Why?

Adventures of a Modern Day, Middle-Aged Hero, on the Glory Road(to family security)

2.17.2011

It's here!

The weekend, of course.  It just so happens that a regularly scheduled Friday off, and the Presidents Day Holiday on Monday are acting in concert to give me a 4-Day weekend.  Certainly, a person would have big plans for a four day weekend.

Not really.  For most of the last month and a half, we had been thinking that our activities this weekend would somehow be tied to closing on the house in Belfair, whether it was signing papers Friday and then visiting friends and family for a few days, or heading over the weekend to visit and sign papers the following Tuesday/Wednesday.  Either way, we didn't make plans for something independent this weekend. 

All that really matters is the week is over, and it was a doozy.  I could go into detail, but it really wouldn't matter.  To put things simply, for the past 25 years, the area where I have been working has existed for the sole purpose of making sure the waste tanks at Hanford were properly maintained, and didn't leak(too badly).  That meant a whole bunch of preventative maintenance and checks to make sure levels(gas concentrations and fluid levels really), and not a lot else.  Other organizations on site handled the real work. 

As the site shrinks, and the clean-up progress, jobs are changing.  The organization I work for is now supposed to be getting ready to actually process the waste that has been sitting in the tanks.  This is not easy for a couple of reasons.  First of all, the equipment is old, and doesn't always work very well.  2nd, the work force.  Because the work was very basic for so long, at times, let's just say the star performers didn't end up here.  Because of reason 1(the equipment being old) the workforce(reason 2) is called up to do a lot more corrective maintenance than ever before...and they don't like it.  Not only do they not like it, some of them aren't very good at it.  And, before someone thinks I am bashing the working level folks, I am...but not exclusively.  Much of the management is challenged also.  To use corporate jargon, there is a 'cultural change' required, and like many cultural changes, this one is painful at times.  One could almost view it as a physics problem...there is 25 years worth of stationary inertia that has been allowed to develop...things aren't going to be rolling forward smoothly in 6 months.

Then there is my position.  As someone hired recently, with no prior Hanford Site experience, I am seen as one of these agents of 'Cultural Change'.   I'm younger than a lot of the old time folks, and I came in and stole one of their supervisory positions(now, throw aside for a minute that most of these folks didn't WANT the pain of being a supervisor.)  This makes me a target for constant testing.  I get asked questions they already know the answer to.  I get asked questions that other supervisors have already answered(the ask mom and dad game).  The fact that they are right, and that I AM out to rock their world and shift their paradigm doesn't make the constant testing any easier, or any less frustrating, especially since I believe my way of wanting to do things COULD be easier and better than the way they are currently doing things.

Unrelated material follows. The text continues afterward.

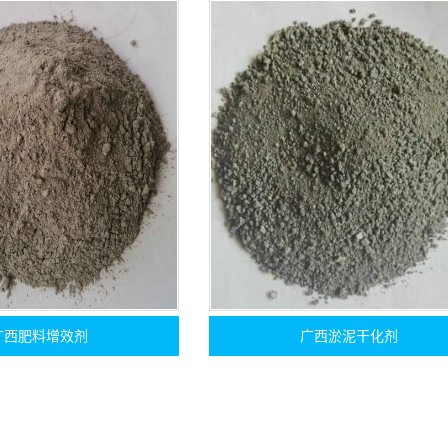
广西肥料增效剂
广西淤泥干化剂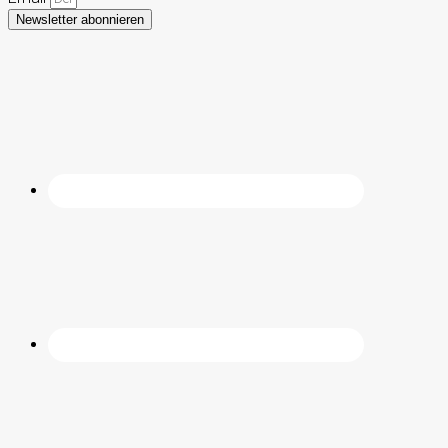
Newsletter abonnieren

During my time in the Navy, one of the things I always disliked was how a new C.O. or X.O. would come in and change everything without observing how things were working first.  I have been at this job almost 5 months now, and have resisted many urges to speak my mind, or change how things are being done.  I am still observing.  I try not to draw conclusions from a single observation of something...you have to assume you are catching someone on a bad day, and look more for trends than single instances.  It frustrates me to already have been tried and labeled by the jury as one of 'Them'. 

Most of all, I try to have faith that things will get better...the alternative does not bear consideration.  And yeah...that was me not going into detail.

All I really know for the weekend is that Friday I committed to load up the car and go to the laundromat while the wife schools the kids, and Saturday we our children lined up to go to the YMCA's Parents Night Out.  It's basically a supervised play-date from 6-10pm on Saturday night.  It's done at one of the local schools, and the watchful eyes are provided by the YMCA.  12 dollars a kid...$24 total for both my kids for 4 hours is MUCH less money that I would pay a teenage baby-sitter in my house.

The only other thing on the list of possibilities is a trip to the  Goldendale Observatory State Park if it looks like we might have clear skies either Friday or Sunday night.  It's about a 1.5 hour drive, and I think the kids will find it to be really neat.  Oh heck...I KNOW daddy will think it is really neat, and hopefully the kids will not be bored and pout.  PLUS, by taking a scenic route, we can swing by the 20 Acres with a Yurt property for sale in that direction.  Even if we aren't going to be able to buy in the next two weeks, it is another area of the state I haven't been to yet.